This week, Amsterdam is taking its reputation for pro-bike, anti-car polices one step further by announcing that it will systematically strip its inner city of parking spaces.More at CityLab, via Neatorama
Amsterdam transit commissioner Sharon Dijksma announced Thursday that starting this summer, the city plans to reduce the number of people permitted to park in the city core by around 1,500 per year. These people already require a permit to access a specific space (and the cost for that permit will also rise), and so by reducing these permits steadily in number, the city will also remove up to 11,200 parking spaces from its streets by the end of 2025.
The cleared spaces won’t be left empty, however. As room for cars is removed, it will be replaced by trees, bike parking, and wider sidewalks, allowing Amsterdammers to instantly see and feel the benefits of what will still be a fairly controversial policy among drivers.

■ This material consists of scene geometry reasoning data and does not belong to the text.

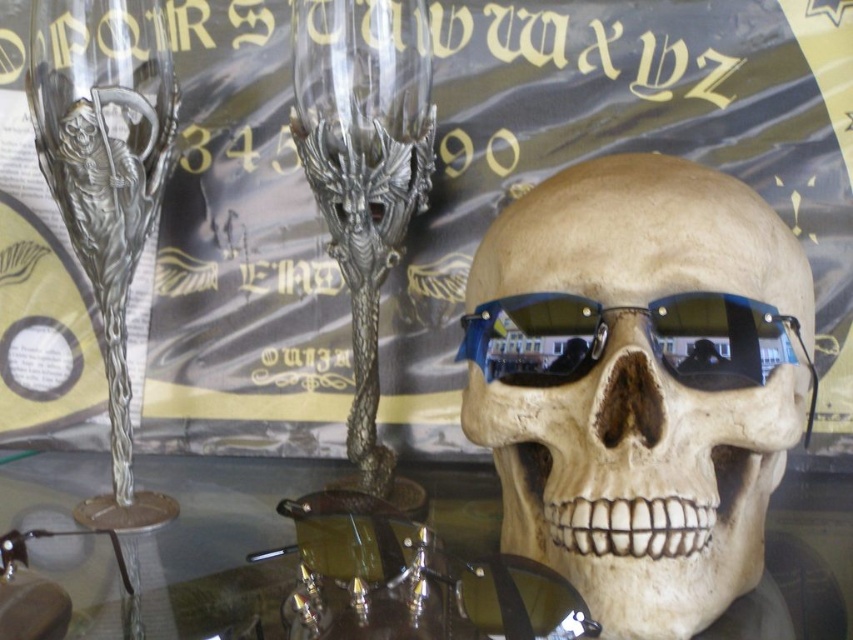 You are at an event and want to grab the silver metallic wine glass at left without touching the metallic silver poster at center. Is this possible given their positions?

The metallic silver poster at center is positioned over the silver metallic wine glass at left, so you can reach the silver metallic wine glass at left by moving the poster out of the way or accessing it from the side without disturbing the poster.

You are at an art exhibition and see the metallic silver poster at center and the metallic silver wine glass at center. Which object is taller?

The metallic silver poster at center is taller than the metallic silver wine glass at center. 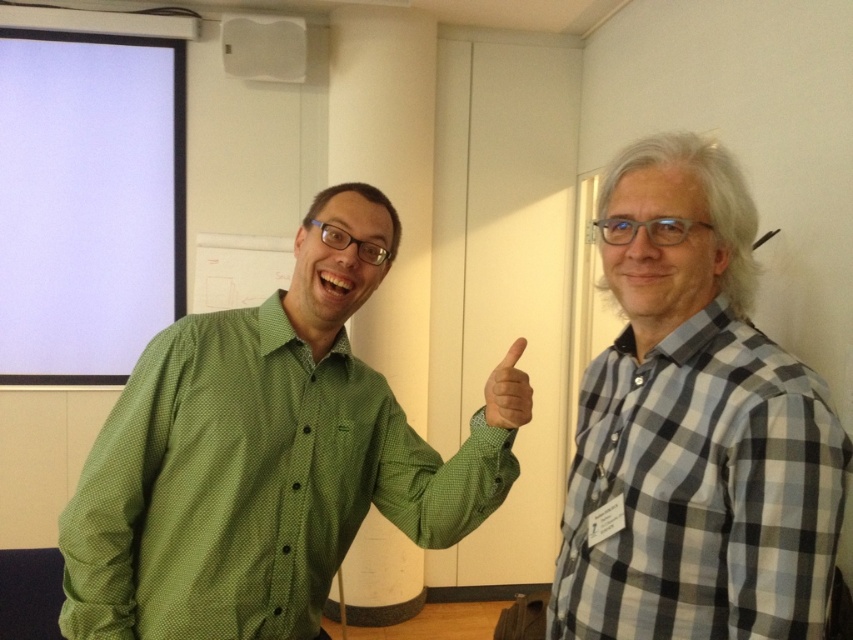 You are standing in a conference room and need to locate the green dotted shirt at left. According to the coordinates provided, where exactly would you find it?

The green dotted shirt at left is located at point coordinates (262, 458).

Consider the image. You are organizing a photo shoot and need to position two props. The green dotted shirt at left and the green matte hand at center are part of the setup. Based on their positions, which prop is closer to the projection screen on the left side?

The green dotted shirt at left is closer to the projection screen on the left side because it is positioned to the left of the green matte hand at center. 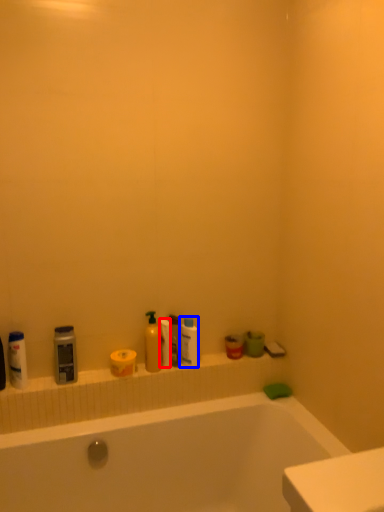 Question: Which of the following is the closest to the observer, toilet paper (highlighted by a red box) or toiletry (highlighted by a blue box)?

Choices:
 (A) toilet paper
 (B) toiletry

Answer: (A) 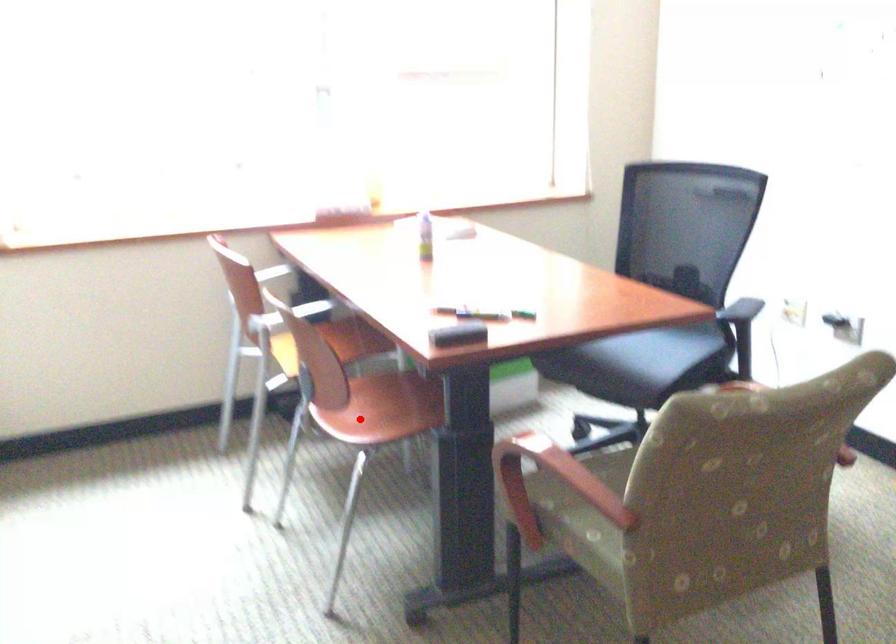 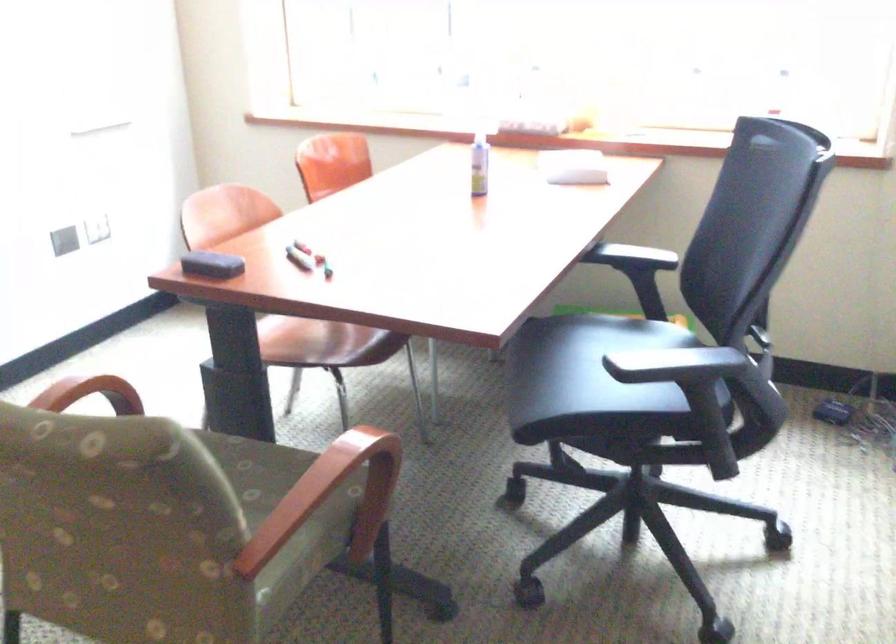 In the second image, find the point that corresponds to the highlighted location in the first image.

(295, 336)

How can the city get away with it? Put simply, Amsterdam’s government has been given a mandate to. The city is currently being run by a coalition of left and centrist parties in which the Green Left party (GroenLinks) has the largest share. A promise to reduce parking space formed part of the initial coalition agreement. It also helps that no driver will actually be stripped of the right to park. Rather than revoking permits, the city will simply not replace any that are given up when drivers leave the city, give up their cars, or die. In this way, the city reckons it can naturally do away with about 1,100 permits a year.